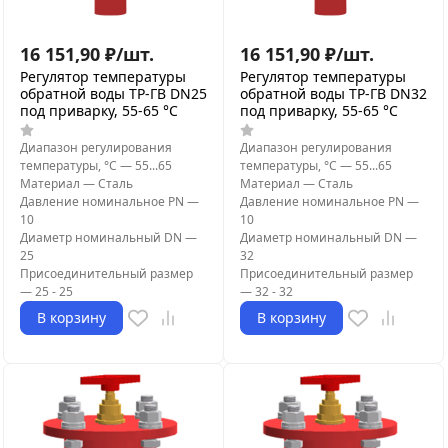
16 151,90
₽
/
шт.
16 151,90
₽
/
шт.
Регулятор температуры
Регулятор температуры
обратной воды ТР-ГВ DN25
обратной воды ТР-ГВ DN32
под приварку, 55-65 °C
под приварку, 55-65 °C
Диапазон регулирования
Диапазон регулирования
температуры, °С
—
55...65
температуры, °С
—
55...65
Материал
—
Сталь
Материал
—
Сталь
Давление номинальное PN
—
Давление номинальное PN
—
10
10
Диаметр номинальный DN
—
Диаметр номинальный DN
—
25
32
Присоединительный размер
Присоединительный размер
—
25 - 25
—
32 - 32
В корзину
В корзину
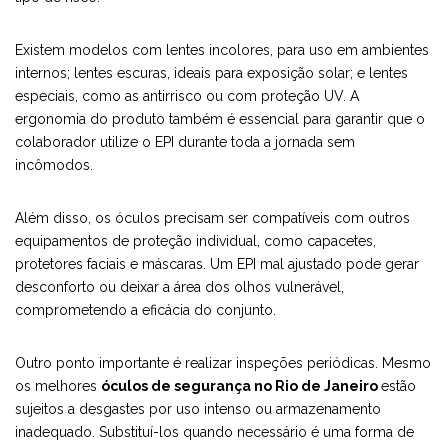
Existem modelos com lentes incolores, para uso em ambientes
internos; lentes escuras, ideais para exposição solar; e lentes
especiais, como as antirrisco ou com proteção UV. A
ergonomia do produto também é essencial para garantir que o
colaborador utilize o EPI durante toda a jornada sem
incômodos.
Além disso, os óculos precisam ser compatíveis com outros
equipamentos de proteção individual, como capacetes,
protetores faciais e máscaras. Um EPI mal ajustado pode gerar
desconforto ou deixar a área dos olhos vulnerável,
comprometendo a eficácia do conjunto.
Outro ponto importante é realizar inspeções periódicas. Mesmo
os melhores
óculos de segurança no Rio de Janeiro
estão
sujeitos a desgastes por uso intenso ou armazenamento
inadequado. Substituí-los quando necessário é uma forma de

__________________________________________________

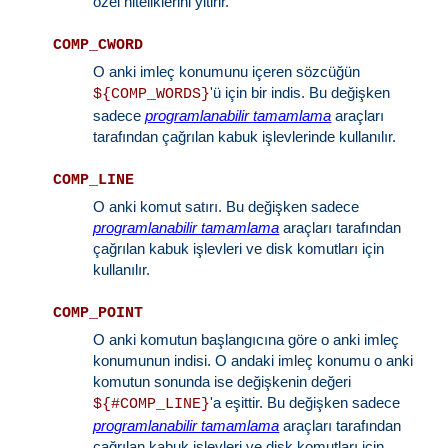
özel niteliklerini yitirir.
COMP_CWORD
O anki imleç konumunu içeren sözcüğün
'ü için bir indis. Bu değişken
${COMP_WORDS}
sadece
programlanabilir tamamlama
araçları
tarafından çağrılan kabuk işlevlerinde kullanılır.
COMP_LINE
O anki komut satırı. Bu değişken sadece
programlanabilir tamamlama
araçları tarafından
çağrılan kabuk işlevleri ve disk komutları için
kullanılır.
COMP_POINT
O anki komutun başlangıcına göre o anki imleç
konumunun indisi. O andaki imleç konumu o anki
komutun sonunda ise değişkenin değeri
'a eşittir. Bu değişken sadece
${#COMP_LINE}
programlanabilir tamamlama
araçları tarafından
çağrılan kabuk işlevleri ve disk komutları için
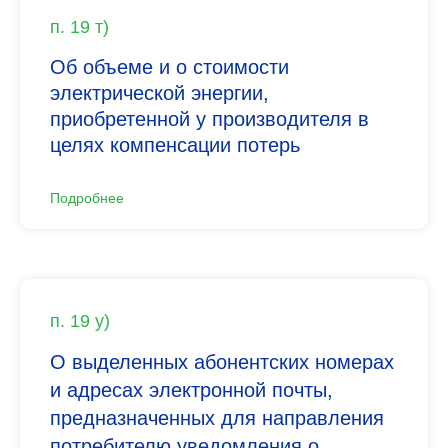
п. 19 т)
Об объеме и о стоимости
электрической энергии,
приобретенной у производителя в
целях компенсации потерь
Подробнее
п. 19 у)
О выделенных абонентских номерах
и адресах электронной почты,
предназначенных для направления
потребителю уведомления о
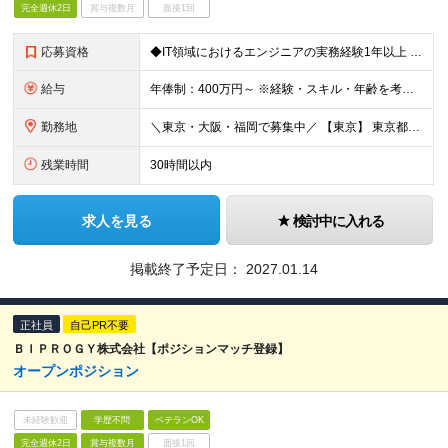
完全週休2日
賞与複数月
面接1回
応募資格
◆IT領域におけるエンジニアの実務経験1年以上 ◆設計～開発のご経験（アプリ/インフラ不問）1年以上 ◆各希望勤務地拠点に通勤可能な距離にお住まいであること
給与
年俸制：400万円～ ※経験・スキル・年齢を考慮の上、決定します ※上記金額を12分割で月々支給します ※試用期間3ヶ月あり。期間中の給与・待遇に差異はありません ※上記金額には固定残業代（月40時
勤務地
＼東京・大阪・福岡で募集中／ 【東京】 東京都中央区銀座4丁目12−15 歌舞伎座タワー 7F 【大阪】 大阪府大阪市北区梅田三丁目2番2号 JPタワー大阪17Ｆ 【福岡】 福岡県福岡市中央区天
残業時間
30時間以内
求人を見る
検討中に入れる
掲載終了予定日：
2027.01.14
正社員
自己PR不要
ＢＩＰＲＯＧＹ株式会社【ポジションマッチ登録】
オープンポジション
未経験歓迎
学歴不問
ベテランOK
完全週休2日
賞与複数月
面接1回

__________________________________________________

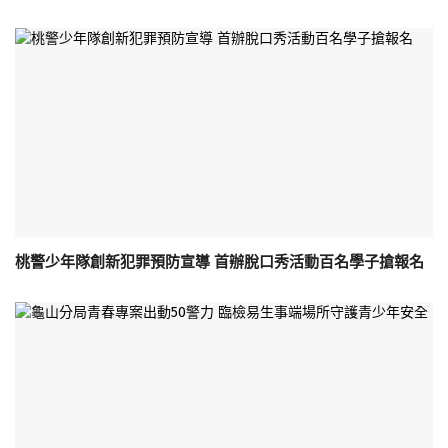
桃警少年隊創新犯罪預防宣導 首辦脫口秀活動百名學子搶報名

__________________________________________________

Using the data above, repeat exactly the lines that begin at the line with "colaborador utilize o" and end at the line with "inadequado. Substituí-los quando", both ends included.

FINISHED EXERCISE
colaborador utilize o EPI durante toda a jornada sem
incômodos.
Além disso, os óculos precisam ser compatíveis com outros
equipamentos de proteção individual, como capacetes,
protetores faciais e máscaras. Um EPI mal ajustado pode gerar
desconforto ou deixar a área dos olhos vulnerável,
comprometendo a eficácia do conjunto.
Outro ponto importante é realizar inspeções periódicas. Mesmo
os melhores
óculos de segurança no Rio de Janeiro
estão
sujeitos a desgastes por uso intenso ou armazenamento
inadequado. Substituí-los quando necessário é uma forma de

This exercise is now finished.